» **Stored items from a collection**:
=== Section Start ===
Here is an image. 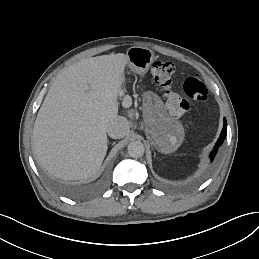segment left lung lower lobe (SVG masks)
Here are the masks:
<instances>
[{
  "label": "left lung lower lobe",
  "instance_id": "left-lung-lower-lobe-1",
  "mask_svg": "<svg viewBox=\"0 0 259 259\" xmlns=\"http://www.w3.org/2000/svg\"><path fill=\"white\" fill-rule=\"evenodd\" d=\"M226 133H227V122H226V119L224 118L223 130H222L221 135H220V137H219V139H218V141H217V143H216V145L214 147V150L211 152V155H210V160L211 161H213L219 146L222 145V143H223V141H224V139L226 137Z\"/></svg>",
  "mask_w": 259,
  "mask_h": 259
}]
</instances>
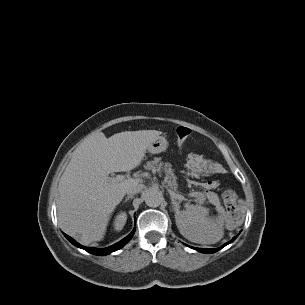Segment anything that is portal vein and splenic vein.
<instances>
[{"label": "portal vein and splenic vein", "instance_id": "portal-vein-and-splenic-vein-1", "mask_svg": "<svg viewBox=\"0 0 305 305\" xmlns=\"http://www.w3.org/2000/svg\"><path fill=\"white\" fill-rule=\"evenodd\" d=\"M124 179H125V176H123V175H117L115 178H109V177H108V181H110V182H119V181H123ZM193 194L195 195L196 193H193ZM173 195H174L177 199H179V200L184 199L183 196H181V195H179V194H176V193H174V192H173Z\"/></svg>", "mask_w": 305, "mask_h": 305}]
</instances>
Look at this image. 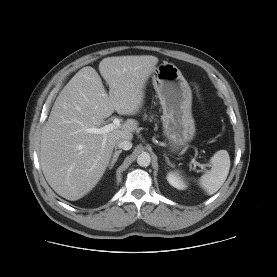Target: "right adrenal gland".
I'll list each match as a JSON object with an SVG mask.
<instances>
[{
	"label": "right adrenal gland",
	"instance_id": "obj_1",
	"mask_svg": "<svg viewBox=\"0 0 277 277\" xmlns=\"http://www.w3.org/2000/svg\"><path fill=\"white\" fill-rule=\"evenodd\" d=\"M121 153H122V150H117V151L114 152L113 157H112V159H111V162H110V164L108 165V168H109V169H112V168H113L114 164L116 163V161H117V159H118V157H119V155H120Z\"/></svg>",
	"mask_w": 277,
	"mask_h": 277
}]
</instances>
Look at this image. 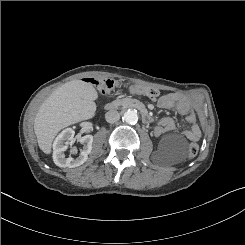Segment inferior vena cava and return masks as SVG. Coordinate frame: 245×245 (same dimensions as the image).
<instances>
[{
  "label": "inferior vena cava",
  "mask_w": 245,
  "mask_h": 245,
  "mask_svg": "<svg viewBox=\"0 0 245 245\" xmlns=\"http://www.w3.org/2000/svg\"><path fill=\"white\" fill-rule=\"evenodd\" d=\"M105 119L109 123H114L120 119V114L117 110H110L105 114Z\"/></svg>",
  "instance_id": "602c4592"
}]
</instances>
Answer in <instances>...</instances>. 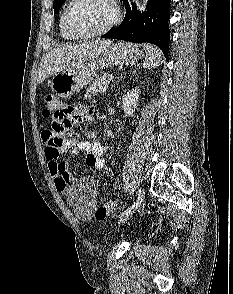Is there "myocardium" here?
Segmentation results:
<instances>
[{"label": "myocardium", "instance_id": "1", "mask_svg": "<svg viewBox=\"0 0 233 294\" xmlns=\"http://www.w3.org/2000/svg\"><path fill=\"white\" fill-rule=\"evenodd\" d=\"M78 1L79 0H71L69 2V4L67 5V7L65 8L64 14H63L64 28L75 39H90V38L102 36V35L106 34L107 32H109L112 28H114L118 24V22L120 21L121 13H120V9H119L117 2L115 0H104L107 4L110 5V7L112 9L111 20L102 29H100L98 31L86 33V34L77 33L71 28V26L69 24V13H70L72 7Z\"/></svg>", "mask_w": 233, "mask_h": 294}]
</instances>
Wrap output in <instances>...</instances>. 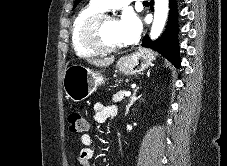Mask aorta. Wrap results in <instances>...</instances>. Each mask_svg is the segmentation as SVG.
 Returning a JSON list of instances; mask_svg holds the SVG:
<instances>
[{
    "instance_id": "aorta-1",
    "label": "aorta",
    "mask_w": 227,
    "mask_h": 166,
    "mask_svg": "<svg viewBox=\"0 0 227 166\" xmlns=\"http://www.w3.org/2000/svg\"><path fill=\"white\" fill-rule=\"evenodd\" d=\"M154 20L150 31V38L157 39L165 26L168 11L169 0H155Z\"/></svg>"
}]
</instances>
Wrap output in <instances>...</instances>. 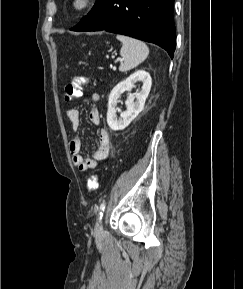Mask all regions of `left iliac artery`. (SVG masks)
<instances>
[{"instance_id": "1", "label": "left iliac artery", "mask_w": 243, "mask_h": 289, "mask_svg": "<svg viewBox=\"0 0 243 289\" xmlns=\"http://www.w3.org/2000/svg\"><path fill=\"white\" fill-rule=\"evenodd\" d=\"M105 202H102L101 205H100V212H99V218L101 219L102 215H103V211L105 210Z\"/></svg>"}]
</instances>
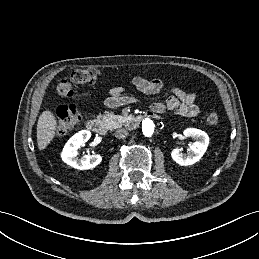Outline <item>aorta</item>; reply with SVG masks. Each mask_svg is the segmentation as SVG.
I'll list each match as a JSON object with an SVG mask.
<instances>
[{
  "label": "aorta",
  "instance_id": "762f6f07",
  "mask_svg": "<svg viewBox=\"0 0 259 259\" xmlns=\"http://www.w3.org/2000/svg\"><path fill=\"white\" fill-rule=\"evenodd\" d=\"M155 129V124L150 118H145L142 121V132L146 137L153 135Z\"/></svg>",
  "mask_w": 259,
  "mask_h": 259
}]
</instances>
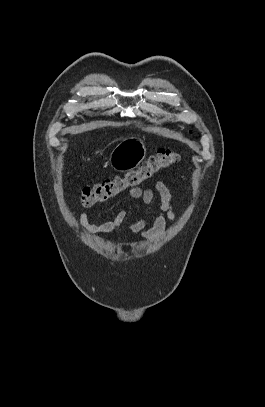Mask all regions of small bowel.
=== Section End ===
» **EXERCISE GOAL**: Please set down exactly the lines from the one holding "Outline <item>aorta</item>; reply" through the last line of the entries, both ends included, and skip pictures.

» **SOLVED PROBLEM**:
Outline <item>aorta</item>; reply with SVG masks. Each mask_svg is the segmentation as SVG.
I'll list each match as a JSON object with an SVG mask.
<instances>
[{
  "label": "aorta",
  "instance_id": "762f6f07",
  "mask_svg": "<svg viewBox=\"0 0 259 259\" xmlns=\"http://www.w3.org/2000/svg\"><path fill=\"white\" fill-rule=\"evenodd\" d=\"M155 129V124L150 118H145L142 121V132L146 137L153 135Z\"/></svg>",
  "mask_w": 259,
  "mask_h": 259
}]
</instances>
Mask all regions of small bowel.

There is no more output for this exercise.